***** Provided material
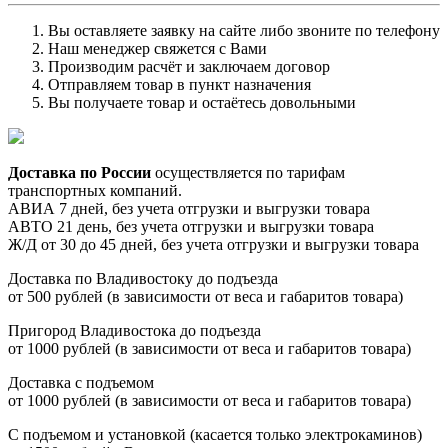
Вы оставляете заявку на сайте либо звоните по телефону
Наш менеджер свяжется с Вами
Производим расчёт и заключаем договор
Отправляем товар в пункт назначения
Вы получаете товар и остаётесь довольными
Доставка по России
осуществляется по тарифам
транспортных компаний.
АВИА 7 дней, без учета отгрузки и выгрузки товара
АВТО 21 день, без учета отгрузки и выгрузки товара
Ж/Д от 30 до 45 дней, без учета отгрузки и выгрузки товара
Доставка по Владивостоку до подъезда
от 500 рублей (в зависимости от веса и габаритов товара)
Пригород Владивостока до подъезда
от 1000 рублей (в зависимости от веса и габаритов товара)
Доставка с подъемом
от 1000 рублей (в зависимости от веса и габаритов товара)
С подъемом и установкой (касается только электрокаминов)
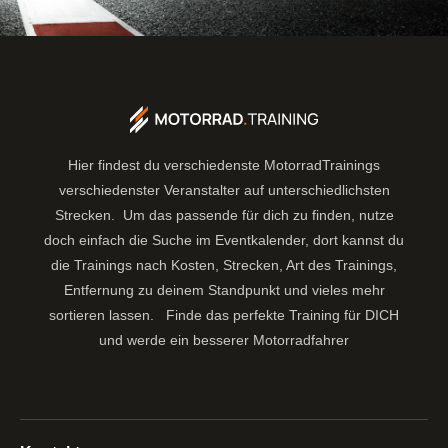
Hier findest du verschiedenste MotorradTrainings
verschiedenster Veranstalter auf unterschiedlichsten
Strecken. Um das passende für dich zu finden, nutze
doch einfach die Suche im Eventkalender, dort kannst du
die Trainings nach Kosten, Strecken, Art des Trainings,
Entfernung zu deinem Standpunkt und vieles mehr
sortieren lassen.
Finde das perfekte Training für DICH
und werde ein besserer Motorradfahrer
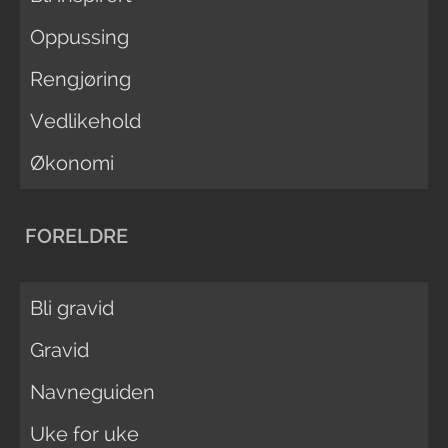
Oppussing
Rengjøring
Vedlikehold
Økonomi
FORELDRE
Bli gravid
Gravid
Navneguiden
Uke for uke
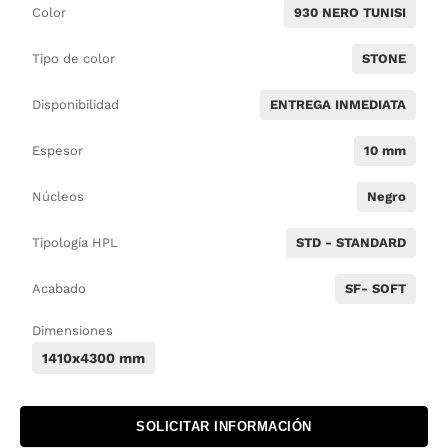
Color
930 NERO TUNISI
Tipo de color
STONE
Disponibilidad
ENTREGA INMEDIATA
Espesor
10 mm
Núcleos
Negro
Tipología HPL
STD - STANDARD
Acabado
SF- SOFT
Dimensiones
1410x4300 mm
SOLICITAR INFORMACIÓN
**********
***** Provided material
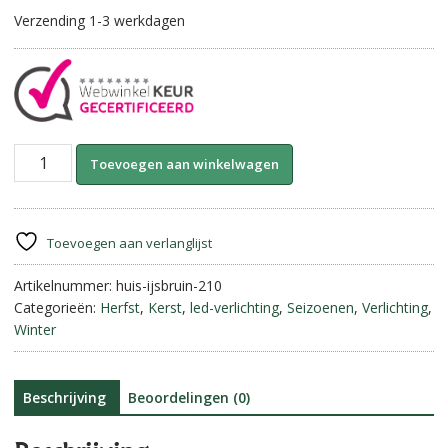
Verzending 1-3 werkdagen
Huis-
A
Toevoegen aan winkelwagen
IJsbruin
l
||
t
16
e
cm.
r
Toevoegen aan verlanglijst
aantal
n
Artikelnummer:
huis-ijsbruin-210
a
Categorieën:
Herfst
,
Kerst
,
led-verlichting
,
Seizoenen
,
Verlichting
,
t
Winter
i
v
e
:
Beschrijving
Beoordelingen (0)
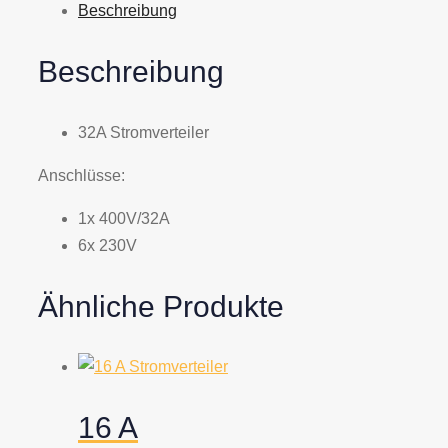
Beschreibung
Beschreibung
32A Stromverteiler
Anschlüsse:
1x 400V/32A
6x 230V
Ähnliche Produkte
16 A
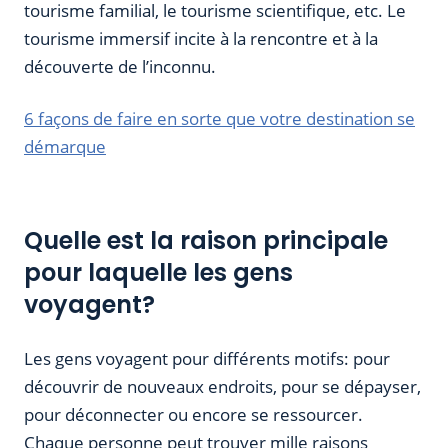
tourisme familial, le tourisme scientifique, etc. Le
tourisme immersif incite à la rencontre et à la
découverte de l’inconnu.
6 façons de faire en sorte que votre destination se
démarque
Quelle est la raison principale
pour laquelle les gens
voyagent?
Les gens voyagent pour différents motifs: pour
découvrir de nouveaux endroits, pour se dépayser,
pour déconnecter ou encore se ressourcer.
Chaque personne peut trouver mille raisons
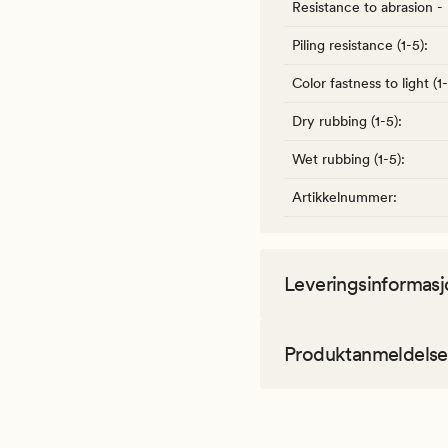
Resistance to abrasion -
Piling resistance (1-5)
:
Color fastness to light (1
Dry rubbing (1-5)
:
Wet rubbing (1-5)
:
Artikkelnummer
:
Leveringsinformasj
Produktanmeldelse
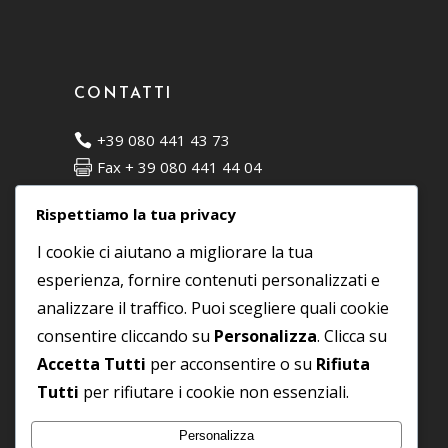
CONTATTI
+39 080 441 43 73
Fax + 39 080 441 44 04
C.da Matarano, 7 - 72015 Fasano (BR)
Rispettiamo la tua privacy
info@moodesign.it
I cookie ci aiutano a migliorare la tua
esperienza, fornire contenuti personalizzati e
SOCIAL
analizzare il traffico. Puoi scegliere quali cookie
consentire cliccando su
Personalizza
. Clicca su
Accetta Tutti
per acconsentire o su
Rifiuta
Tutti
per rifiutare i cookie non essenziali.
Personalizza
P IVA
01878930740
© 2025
**********
***** Provided material
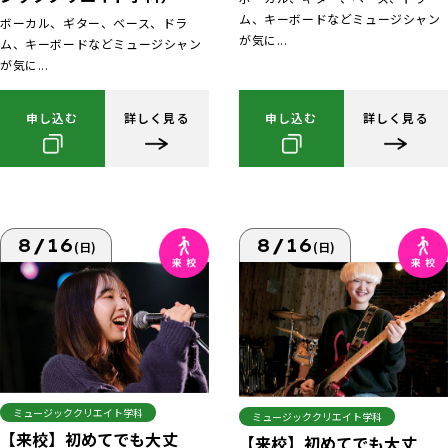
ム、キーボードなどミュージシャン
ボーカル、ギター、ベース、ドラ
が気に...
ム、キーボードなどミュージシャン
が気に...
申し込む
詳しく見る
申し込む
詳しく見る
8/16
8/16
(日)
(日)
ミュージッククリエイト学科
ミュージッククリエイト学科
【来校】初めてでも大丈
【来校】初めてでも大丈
**********
__Task statement__
Using the data above, retype exactly and only the lines from the one containing "Вы оставляете заявку" up to and including the one containing "SOLICITAR INFORMACIÓN", with no pictures carried over.

__Result of this exercise__
Вы оставляете заявку на сайте либо звоните по телефону
Наш менеджер свяжется с Вами
Производим расчёт и заключаем договор
Отправляем товар в пункт назначения
Вы получаете товар и остаётесь довольными
Доставка по России
осуществляется по тарифам
транспортных компаний.
АВИА 7 дней, без учета отгрузки и выгрузки товара
АВТО 21 день, без учета отгрузки и выгрузки товара
Ж/Д от 30 до 45 дней, без учета отгрузки и выгрузки товара
Доставка по Владивостоку до подъезда
от 500 рублей (в зависимости от веса и габаритов товара)
Пригород Владивостока до подъезда
от 1000 рублей (в зависимости от веса и габаритов товара)
Доставка с подъемом
от 1000 рублей (в зависимости от веса и габаритов товара)
С подъемом и установкой (касается только электрокаминов)
Hier findest du verschiedenste MotorradTrainings
verschiedenster Veranstalter auf unterschiedlichsten
Strecken. Um das passende für dich zu finden, nutze
doch einfach die Suche im Eventkalender, dort kannst du
die Trainings nach Kosten, Strecken, Art des Trainings,
Entfernung zu deinem Standpunkt und vieles mehr
sortieren lassen.
Finde das perfekte Training für DICH
und werde ein besserer Motorradfahrer
Oppussing
Rengjøring
Vedlikehold
Økonomi
FORELDRE
Bli gravid
Gravid
Navneguiden
Uke for uke
Color
930 NERO TUNISI
Tipo de color
STONE
Disponibilidad
ENTREGA INMEDIATA
Espesor
10 mm
Núcleos
Negro
Tipología HPL
STD - STANDARD
Acabado
SF- SOFT
Dimensiones
1410x4300 mm
SOLICITAR INFORMACIÓN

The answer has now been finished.